Tools, Equipment, Technology:
- Air fluidized bed
- Electric and pneumatic supplies
- Transfer aids like a hoist or sliding sheets
Anesthesia/Sedation: Not applicable. The procedure is non-invasive.
Duration
The initial setup may take about 30–60 minutes. The patient will use the bed for an extended period depending on the healing process which may range from weeks to months.
Setting
Typically performed in a hospital or specialized care facility.
Personnel
Healthcare Professionals Involved:
- Nurses
- Wound care specialists
- Physical therapists
- Hospital technicians
Risks and Complications
Common Risks:
- Device malfunction
- Patient not benefitting from reduced pressure points
Possible Complications:
- Respiratory issues due to too much airflow
- Allergic reaction to bed materials (rare)
- Overheating or chills
Benefits
Expected Benefits:
- Significant reduction in pressure ulcers
- Enhanced wound healing
- Increased patient comfort and reduced pain Benefits are typically observed within a few days to weeks of use.
Recovery
Post-Procedure Care:
- Regular repositioning and skin assessments
- Monitoring of wound healing and adjustment of care plans
Recovery Time: Varies depending on the patient’s condition, ranging from weeks to months.
Restrictions/Follow-Up:
- Limited movement; primarily bed rest
- Scheduled follow-ups with wound care specialists and physiotherapists
Alternatives
Other Treatment Options:
- Standard hospital beds with specialized mattresses
- Foam composite or gel overlays
- Low air loss mattresses
Pros and Cons of Alternatives:
- Standard Beds: Less expensive but may not provide adequate pressure relief.
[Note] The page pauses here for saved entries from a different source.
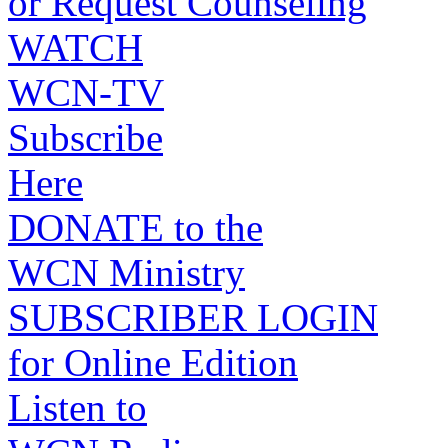
or Request Counseling
WATCH
WCN-TV
Subscribe
Here
DONATE to the
WCN Ministry
SUBSCRIBER LOGIN
for Online Edition
Listen to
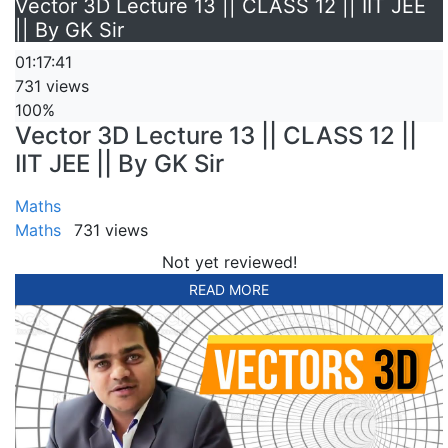
Vector 3D Lecture 13 || CLASS 12 || IIT JEE
|| By GK Sir
01:17:41
731 views
100%
Vector 3D Lecture 13 || CLASS 12 ||
IIT JEE || By GK Sir
Maths
Maths
731 views
Not yet reviewed!
READ MORE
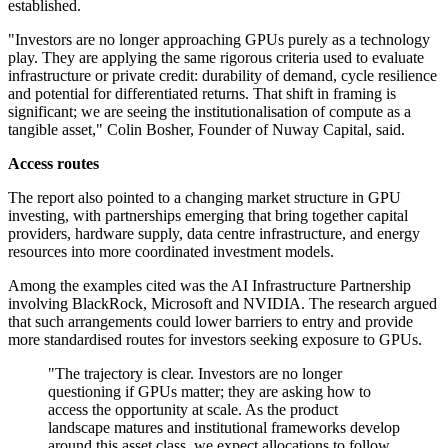
established.
"Investors are no longer approaching GPUs purely as a technology
play. They are applying the same rigorous criteria used to evaluate
infrastructure or private credit: durability of demand, cycle resilience
and potential for differentiated returns. That shift in framing is
significant; we are seeing the institutionalisation of compute as a
tangible asset," Colin Bosher, Founder of Nuway Capital, said.
Access routes
The report also pointed to a changing market structure in GPU
investing, with partnerships emerging that bring together capital
providers, hardware supply, data centre infrastructure, and energy
resources into more coordinated investment models.
Among the examples cited was the AI Infrastructure Partnership
involving BlackRock, Microsoft and NVIDIA. The research argued
that such arrangements could lower barriers to entry and provide
more standardised routes for investors seeking exposure to GPUs.
"The trajectory is clear. Investors are no longer
questioning if GPUs matter; they are asking how to
access the opportunity at scale. As the product
landscape matures and institutional frameworks develop
around this asset class, we expect allocations to follow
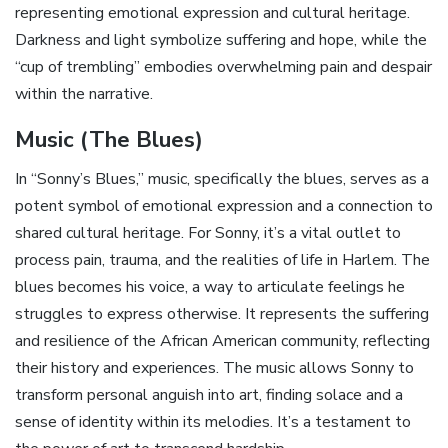
representing emotional expression and cultural heritage.
Darkness and light symbolize suffering and hope‚ while the
“cup of trembling” embodies overwhelming pain and despair
within the narrative.
Music (The Blues)
In “Sonny’s Blues‚” music‚ specifically the blues‚ serves as a
potent symbol of emotional expression and a connection to
shared cultural heritage. For Sonny‚ it’s a vital outlet to
process pain‚ trauma‚ and the realities of life in Harlem. The
blues becomes his voice‚ a way to articulate feelings he
struggles to express otherwise. It represents the suffering
and resilience of the African American community‚ reflecting
their history and experiences. The music allows Sonny to
transform personal anguish into art‚ finding solace and a
sense of identity within its melodies. It’s a testament to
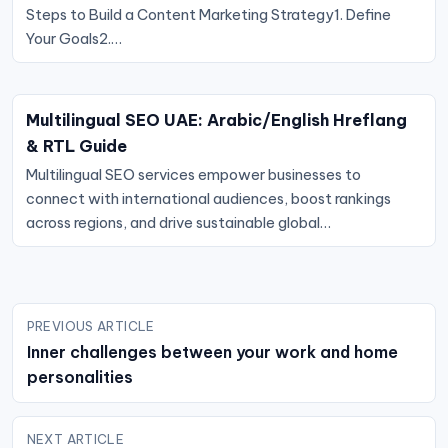
Steps to Build a Content Marketing Strategy1. Define
Your Goals2.…
Multilingual SEO UAE: Arabic/English Hreflang
& RTL Guide
Multilingual SEO services empower businesses to
connect with international audiences, boost rankings
across regions, and drive sustainable global…
Post
PREVIOUS ARTICLE
navigation
Inner challenges between your work and home
personalities
NEXT ARTICLE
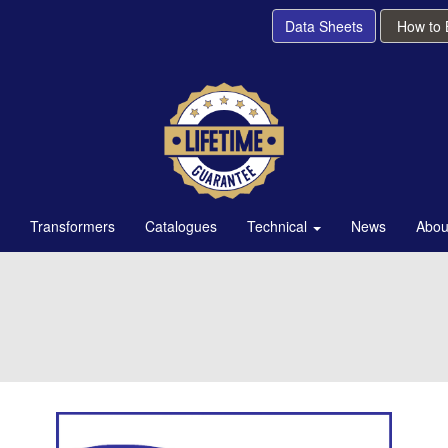
Data Sheets
How to
Transformers
Catalogues
Technical
News
Abou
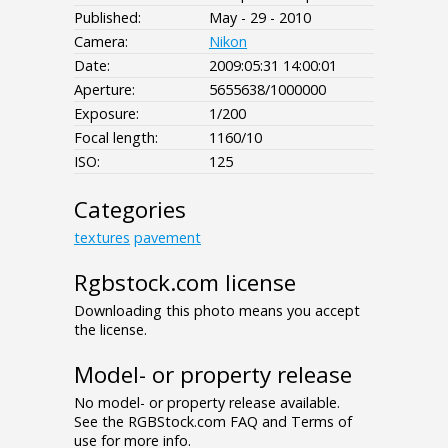
Published:
May - 29 - 2010
Camera:
Nikon
Date:
2009:05:31 14:00:01
Aperture:
5655638/1000000
Exposure:
1/200
Focal length:
1160/10
ISO:
125
Categories
textures
pavement
Rgbstock.com license
Downloading this photo means you accept
the license.
Model- or property release
No model- or property release available.
See the RGBStock.com FAQ and Terms of
use for more info.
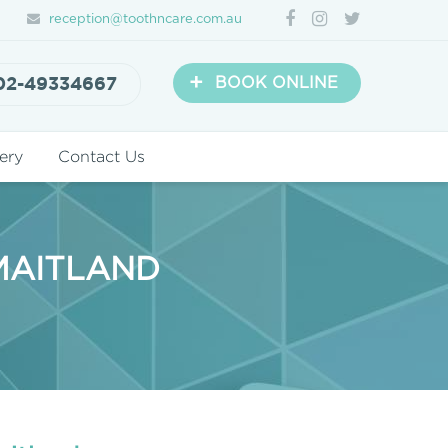
reception@toothncare.com.au
+
02-49334667
BOOK ONLINE
ery
Contact Us
 MAITLAND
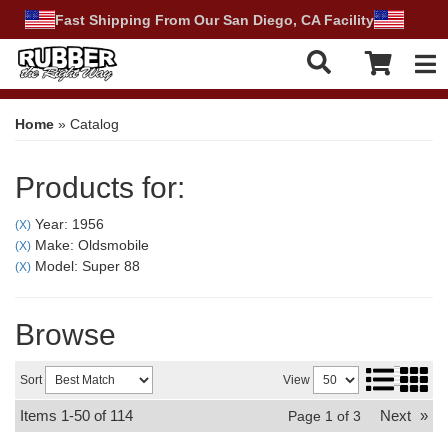
Fast Shipping From Our San Diego, CA Facility
Tog
Home
»
Catalog
Products for:
Year: 1956
(X)
Make: Oldsmobile
(X)
Model: Super 88
(X)
Browse
Sort
View
Items
1-
50
of
114
Next
»
Page
1
of
3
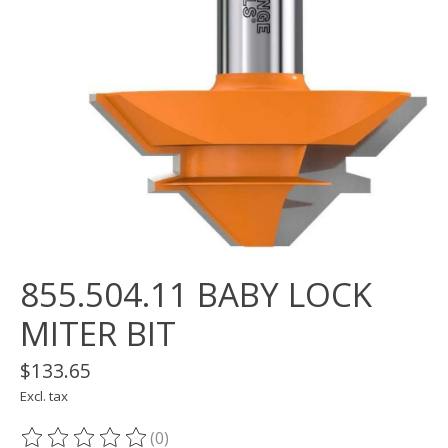
855.504.11 BABY LOCK
MITER BIT
$133.65
Excl. tax
(0)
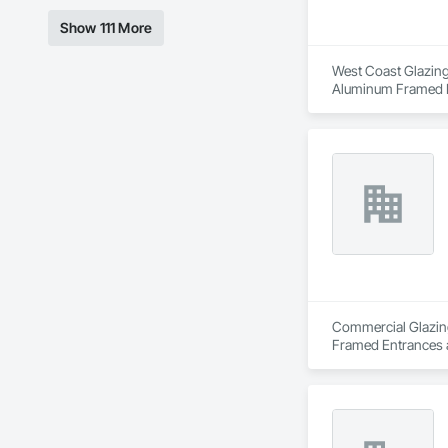
Show 111 More
West Coast Glazing 
Aluminum Framed En
Entrances and Store
Unit Entrances and 
Door Entrances and
Assemblies, Special
Windows.
Commercial Glazing 
Framed Entrances a
Structural Glass Cur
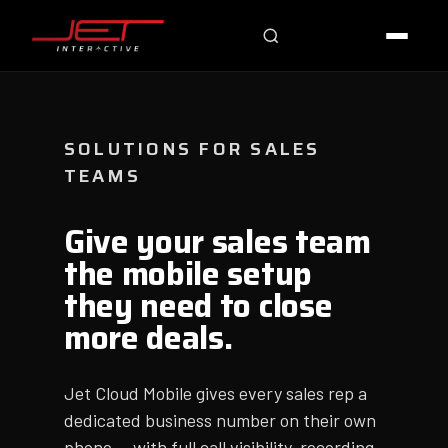
Jet Support
Online — typically replies instantly
SOLUTIONS FOR SALES
TEAMS
Give your sales team
the mobile setup
they need to close
more deals.
Jet Cloud Mobile gives every sales rep a
dedicated business number on their own
phone — with full call visibility, recording,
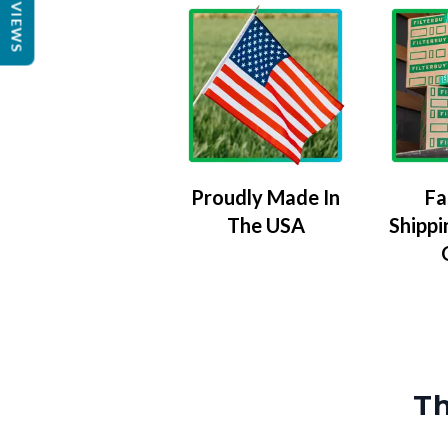
REVIEWS
Proudly Made In
Fa
The USA
Shippi
Th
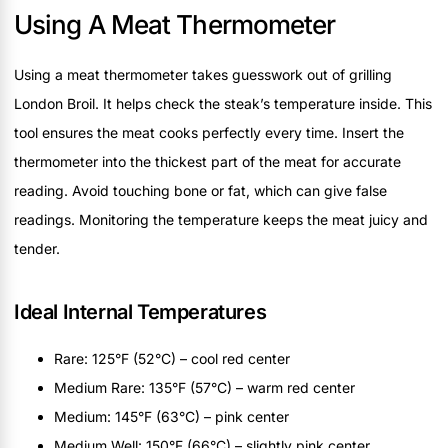
Using A Meat Thermometer
Using a meat thermometer takes guesswork out of grilling
London Broil. It helps check the steak’s temperature inside. This
tool ensures the meat cooks perfectly every time. Insert the
thermometer into the thickest part of the meat for accurate
reading. Avoid touching bone or fat, which can give false
readings. Monitoring the temperature keeps the meat juicy and
tender.
Ideal Internal Temperatures
Rare: 125°F (52°C) – cool red center
Medium Rare: 135°F (57°C) – warm red center
Medium: 145°F (63°C) – pink center
Medium Well: 150°F (66°C) – slightly pink center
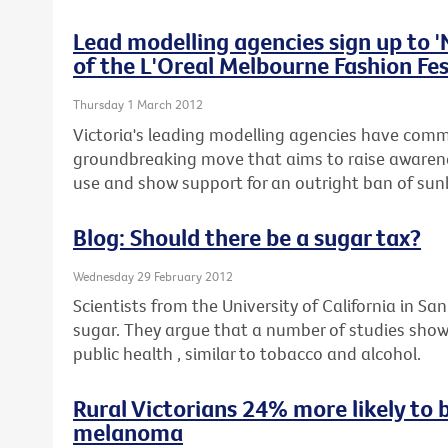
Lead modelling agencies sign up to 
of the L'Oreal Melbourne Fashion Fes
Thursday 1 March 2012
Victoria's leading modelling agencies have commi
groundbreaking move that aims to raise awaren
use and show support for an outright ban of sunb
Blog: Should there be a sugar tax?
Wednesday 29 February 2012
Scientists from the University of California in San
sugar. They argue that a number of studies show
public health , similar to tobacco and alcohol.
Rural Victorians 24% more likely to 
melanoma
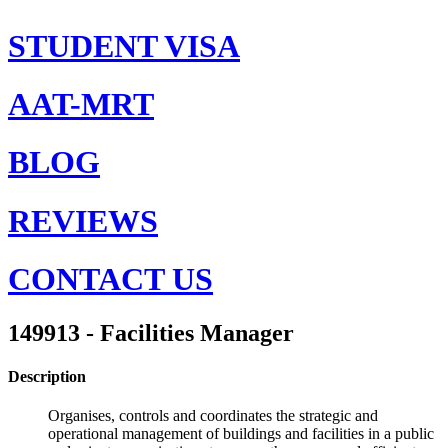
STUDENT VISA
AAT-MRT
BLOG
REVIEWS
CONTACT US
149913 - Facilities Manager
Description
Organises, controls and coordinates the strategic and
operational management of buildings and facilities in a public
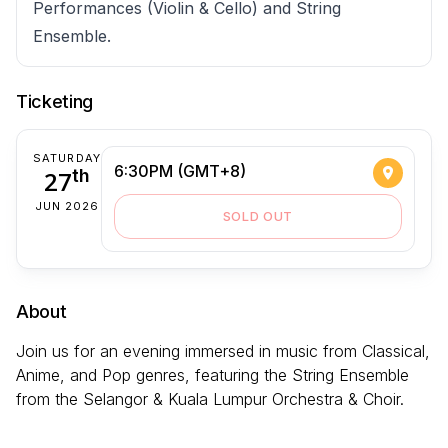
Performances (Violin & Cello) and String
Ensemble.
Ticketing
SATURDAY
6:30PM (GMT+8)
27
th
JUN 2026
SOLD OUT
About
Join us for an evening immersed in music from Classical,
Anime, and Pop genres, featuring the String Ensemble
from the Selangor & Kuala Lumpur Orchestra & Choir.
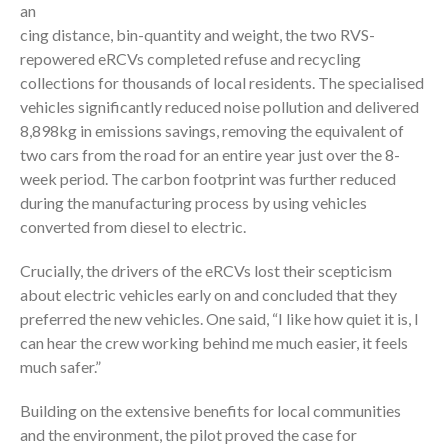
an
cing distance, bin-quantity and weight, the two RVS-
repowered eRCVs completed refuse and recycling
collections for thousands of local residents. The specialised
vehicles significantly reduced noise pollution and delivered
8,898kg in emissions savings, removing the equivalent of
two cars from the road for an entire year just over the 8-
week period. The carbon footprint was further reduced
during the manufacturing process by using vehicles
converted from diesel to electric.
Crucially, the drivers of the eRCVs lost their scepticism
about electric vehicles early on and concluded that they
preferred the new vehicles. One said, “I like how quiet it is, I
can hear the crew working behind me much easier, it feels
much safer.”
Building on the extensive benefits for local communities
and the environment, the pilot proved the case for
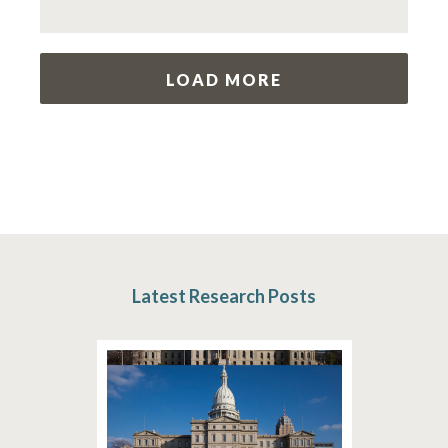
LOAD MORE
Latest Research Posts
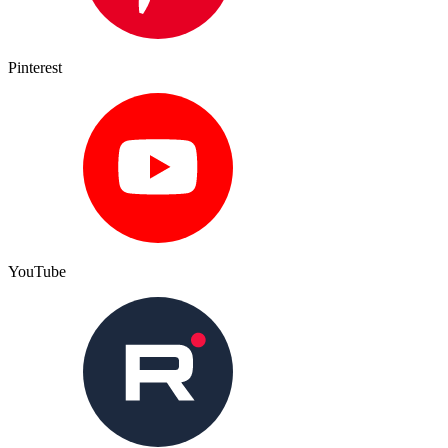
Pinterest
YouTube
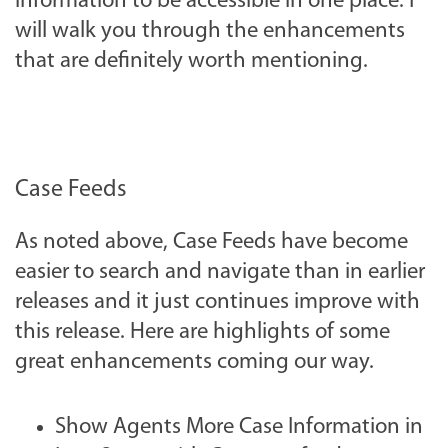
information to be accessible in one place. I
will walk you through the enhancements
that are definitely worth mentioning.
Case Feeds
As noted above, Case Feeds have become
easier to search and navigate than in earlier
releases and it just continues improve with
this release. Here are highlights of some
great enhancements coming our way.
Show Agents More Case Information in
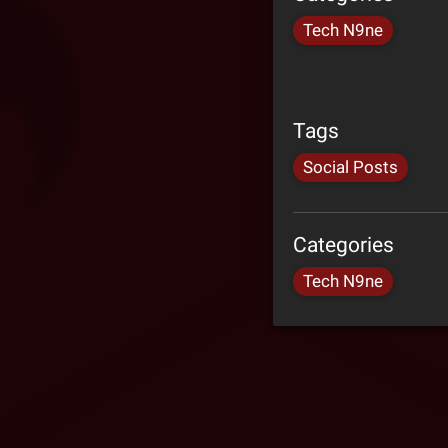
Tech N9ne
Tags
Social Posts
Categories
Tech N9ne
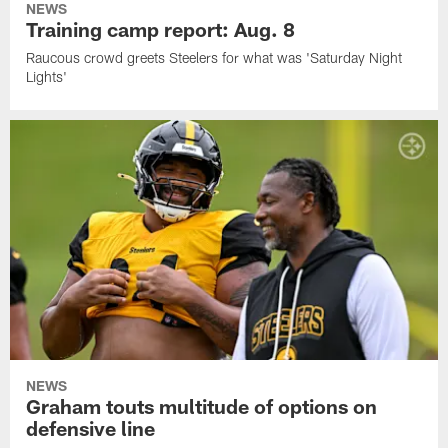
NEWS
Training camp report: Aug. 8
Raucous crowd greets Steelers for what was 'Saturday Night
Lights'
NEWS
Graham touts multitude of options on
defensive line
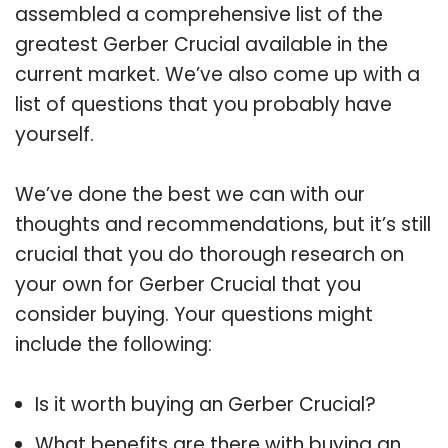
assembled a comprehensive list of the
greatest Gerber Crucial available in the
current market. We’ve also come up with a
list of questions that you probably have
yourself.
We’ve done the best we can with our
thoughts and recommendations, but it’s still
crucial that you do thorough research on
your own for Gerber Crucial that you
consider buying. Your questions might
include the following:
Is it worth buying an Gerber Crucial?
What benefits are there with buying an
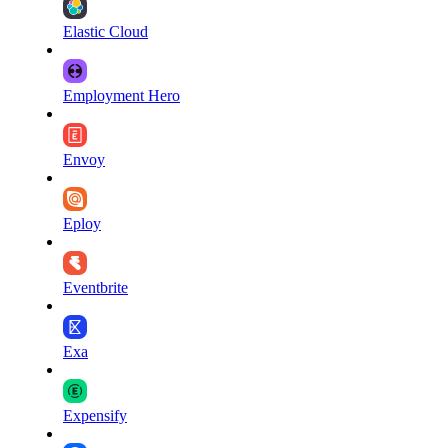
Elastic Cloud
Employment Hero
Envoy
Eploy
Eventbrite
Exa
Expensify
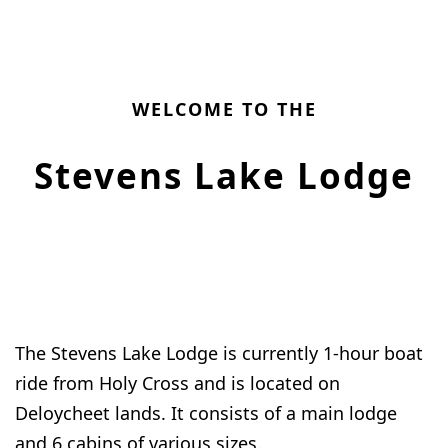
WELCOME TO THE
Stevens Lake Lodge
The Stevens Lake Lodge is currently 1-hour boat
ride from Holy Cross and is located on
Deloycheet lands. It consists of a main lodge
and 6 cabins of various sizes.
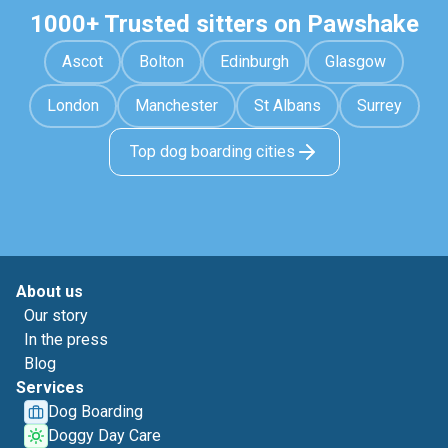
1000+ Trusted sitters on Pawshake
Ascot
Bolton
Edinburgh
Glasgow
London
Manchester
St Albans
Surrey
Top dog boarding cities
About us
Our story
In the press
Blog
Services
Dog Boarding
Doggy Day Care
- Foam Composite Overlays: Cost-efficient but less effective for severe wounds.
- Low Air Loss Mattresses: Good for pressure relief but not as effective in wound healing as air fluidized beds.
Patient Experience
During Procedure:
- The patient may feel a sensation of floating or being gently supported by air.
- No pain due to the non-invasive nature of the bed.
Post-Procedure:
- Noticeable comfort and relief from pressure points.
- Regular monitoring and repositioning to optimize healing.
Pain Management:
- The air fluidized bed itself helps alleviate pain associated with pressure ulcers and wounds.
- Additional analgesics or comfort measures may be provided based on patient needs.